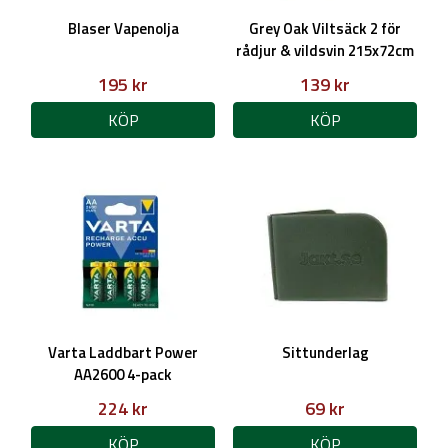
Blaser Vapenolja
Grey Oak Viltsäck 2 för
rådjur & vildsvin 215x72cm
195 kr
139 kr
KÖP
KÖP
Varta Laddbart Power
Sittunderlag
AA2600 4-pack
224 kr
69 kr
KÖP
KÖP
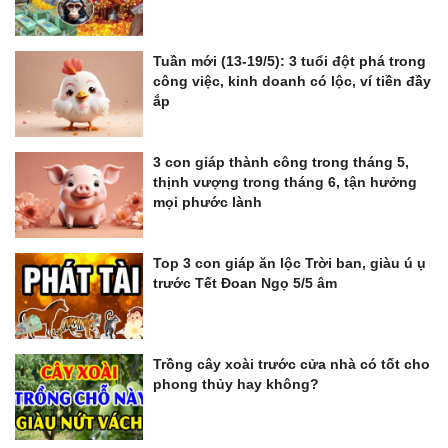
Tuần mới (13-19/5): 3 tuổi đột phá trong
công việc, kinh doanh có lộc, ví tiền đầy
ắp
3 con giáp thành công trong tháng 5,
thịnh vượng trong tháng 6, tận hưởng
mọi phước lành
Top 3 con giáp ăn lộc Trời ban, giàu ú ụ
trước Tết Đoan Ngọ 5/5 âm
Trồng cây xoài trước cửa nhà có tốt cho
phong thủy hay không?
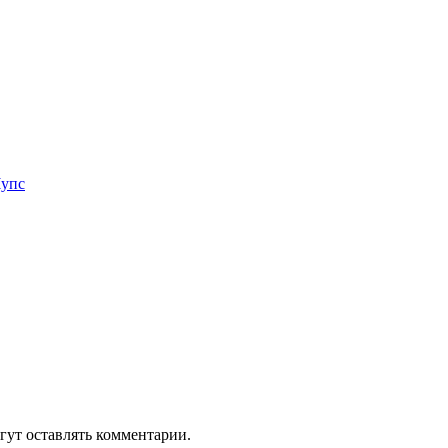
Чупс
гут оставлять комментарии.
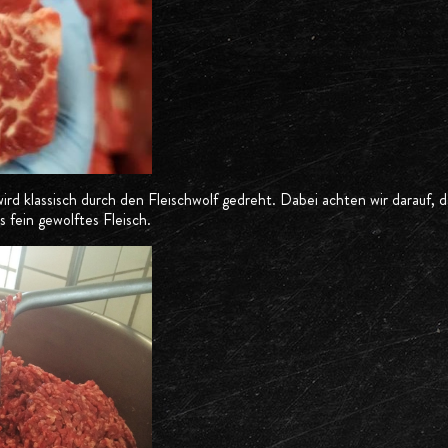
rd klassisch durch den Fleischwolf gedreht. Dabei achten wir darauf, da
ls fein gewolftes Fleisch.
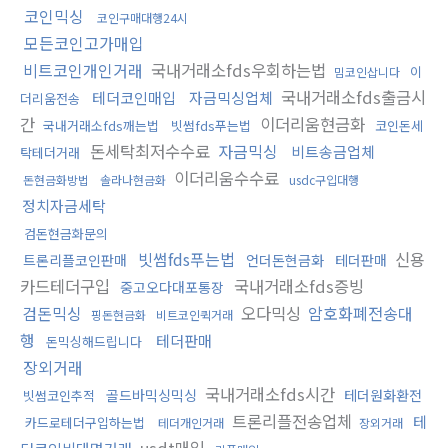
코인믹싱
코인구매대행24시
모든코인고가매입
비트코인개인거래
국내거래소fds우회하는법
이
밈코인삽니다
국내거래소fds출금시
테더코인매입
자금믹싱업체
더리움전송
간
이더리움현금화
국내거래소fds깨는법
빗썸fds푸는법
코인돈세
돈세탁최저수수료
자금믹싱
비트송금업체
탁테더거래
이더리움수수료
돈현금화방법
솔라나현금화
usdc구입대행
정치자금세탁
검돈현금화문의
빗썸fds푸는법
신용
트론리플코인판매
언더돈현금화
테더판매
카드테더구입
국내거래소fds증빙
중고오다대포통장
검돈믹싱
오다믹싱
암호화폐전송대
핑돈현금화
비트코인퀵거래
행
테더판매
돈믹싱해드립니다
장외거래
국내거래소fds시간
골드바믹싱믹싱
테더원화환전
빗썸코인추적
트론리플전송업체
테
카드로테더구입하는법
테더개인거래
장외거래
usdt매입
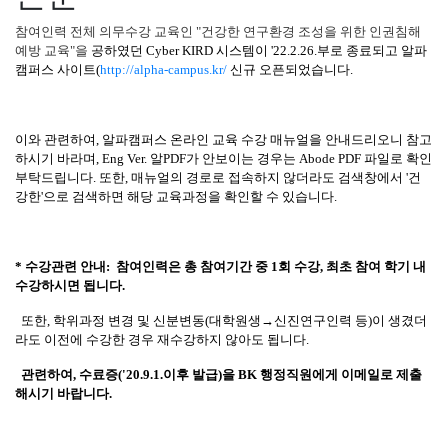
참여인력 전체 의무수강 교육인 "건강한 연구환경 조성을 위한 인권침해
예방 교육"
을
공하였던 Cyber KIRD 시스템이 '22.2.26.부로 종료되고 알파
캠퍼스 사이트(
http://alpha-campus.kr/
 신규 오픈되었습니다.
이와 관련하여, 알파캠퍼스 온라인 교육 수강 매뉴얼을 안내드리오니 참고
하시기 바라며, Eng Ver. 알PDF가 안보이는 경우는 Abode PDF 파일로 확인 
부탁드립니다. 또한, 매뉴얼의 경로로 접속하지 않더라도 검색창에서 '건
강한'으로 검색하면 해당 교육과정을 확인할 수 있습니다.
* 수강관련 안내:  참여인력은 총 참여기간 중 1회 수강, 최초 참여 학기 내 
수강하시면 됩니다. 
  또한, 학위과정 변경 및 신분변동(대학원생→신진연구인력 등)이 생겼더
라도 이전에 수강한 경우 재수강하지 않아도 됩니다. 
 관련하여, 수료증('20.9.1.이후 발급)을 BK 행정직원에게 이메일로 제출
해시기 바랍니다.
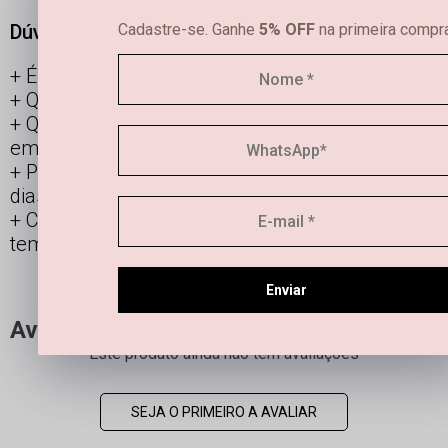
Cadastre-se. Ganhe
5% OFF
na primeira compra
Dúvidas frequentes
É possível limpar joias femininas em casa?
Qual é a diferença entre semijoias e bijuterias?
Qual a durabilidade de uma semi joia banhada
em ouro e prata?
Posso usar os acessórios banhados todos os
dias?
Como manter minha joia linda por mais
tempo?
Enviar
Avaliações
Este produto ainda não tem avaliações
SEJA O PRIMEIRO A AVALIAR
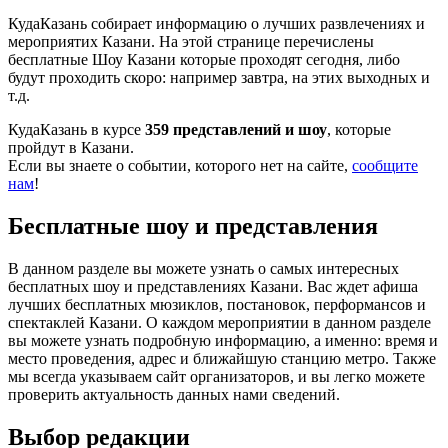
КудаКазань собирает информацию о лучших развлечениях и
мероприятих Казани. На этой странице перечислены
бесплатные Шоу Казани которые проходят сегодня, либо
будут проходить скоро: например завтра, на этих выходных и
т.д.
КудаКазань в курсе
359 представлений и шоу
, которые
пройдут в Казани.
Если вы знаете о событии, которого нет на сайте,
сообщите
нам
!
Бесплатные шоу и представления
В данном разделе вы можете узнать о самых интересных
бесплатных шоу и представлениях Казани. Вас ждет афиша
лучших бесплатных мюзиклов, постановок, перформансов и
спектаклей Казани. О каждом мероприятии в данном разделе
вы можете узнать подробную информацию, а именно: время и
место проведения, адрес и ближайшую станцию метро. Также
мы всегда указываем сайт организаторов, и вы легко можете
проверить актуальность данных нами сведений.
Выбор редакции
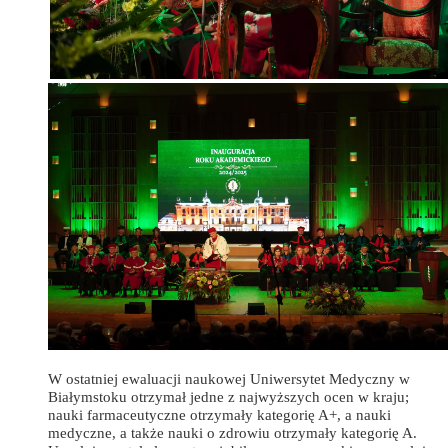
W ostatniej ewaluacji naukowej Uniwersytet Medyczny w
Białymstoku otrzymał jedne z najwyższych ocen w kraju;
nauki farmaceutyczne otrzymały kategorię A+, a nauki
medyczne, a także nauki o zdrowiu otrzymały kategorię A.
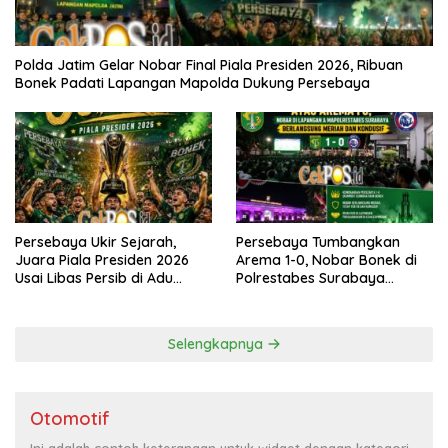
Polda Jatim Gelar Nobar Final Piala Presiden 2026, Ribuan
Bonek Padati Lapangan Mapolda Dukung Persebaya
Persebaya Ukir Sejarah,
Persebaya Tumbangkan
Juara Piala Presiden 2026
Arema 1-0, Nobar Bonek di
Usai Libas Persib di Adu
Polrestabes Surabaya
Penalti
Berlangsung Meriah dan
Kondusif
Selengkapnya
Otomotif
Ini adalah contoh keterangan untuk widget dengan kategori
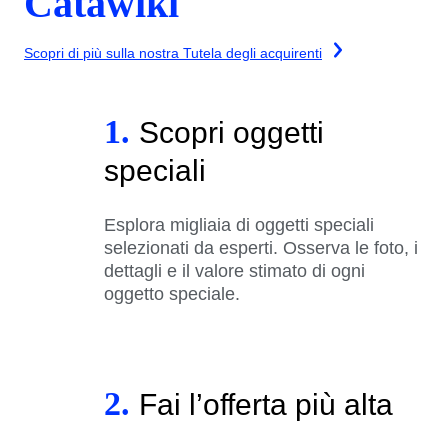
Catawiki
Scopri di più sulla nostra Tutela degli acquirenti
1.
Scopri oggetti
speciali
Esplora migliaia di oggetti speciali
selezionati da esperti. Osserva le foto, i
dettagli e il valore stimato di ogni
oggetto speciale.
2.
Fai l’offerta più alta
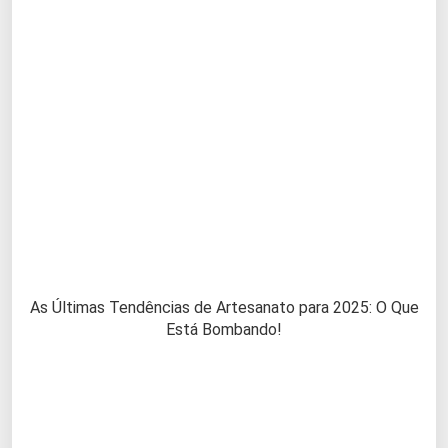
As Últimas Tendências de Artesanato para 2025: O Que
Está Bombando!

+ + + + + + +

INSTRUCTIONS TO FOLLOW: Given the listing, work out the number of lines in which the word "Qual" is found, and supply only that number.

SOLUTION FOR THIS PROBLEM: 2